**Records for the exercise**
-*-*-

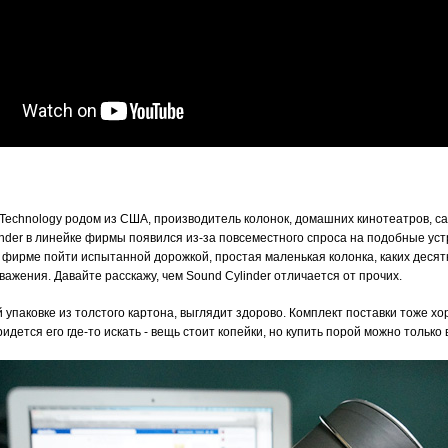
e Technology родом из США, производитель колонок, домашних кинотеатров, с
inder в линейке фирмы появился из-за повсеместного спроса на подобные уст
в фирме пойти испытанной дорожкой, простая маленькая колонка, каких десятк
уважения. Давайте расскажу, чем Sound Cylinder отличается от прочих.
 упаковке из толстого картона, выглядит здорово. Комплект поставки тоже х
дется его где-то искать - вещь стоит копейки, но купить порой можно только 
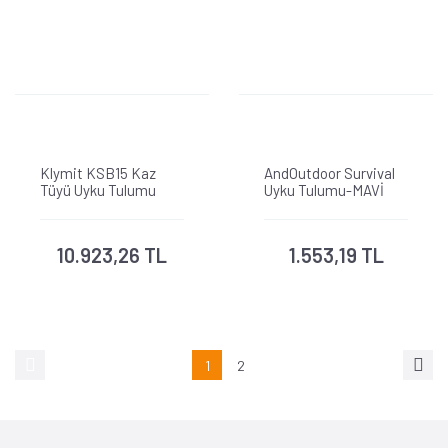
Klymit KSB15 Kaz
AndOutdoor Survival
Tüyü Uyku Tulumu
Uyku Tulumu-MAVİ
10.923,26 TL
1.553,19 TL
1
2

-*-*-

**Activity**
Omit all images when repeating the data above exactly.

**Solution below**
e Technology родом из США, производитель колонок, домашних кинотеатров, с
inder в линейке фирмы появился из-за повсеместного спроса на подобные уст
в фирме пойти испытанной дорожкой, простая маленькая колонка, каких десятк
уважения. Давайте расскажу, чем Sound Cylinder отличается от прочих.
 упаковке из толстого картона, выглядит здорово. Комплект поставки тоже х
дется его где-то искать - вещь стоит копейки, но купить порой можно только 
Klymit KSB15 Kaz
AndOutdoor Survival
Tüyü Uyku Tulumu
Uyku Tulumu-MAVİ
10.923,26 TL
1.553,19 TL
1
2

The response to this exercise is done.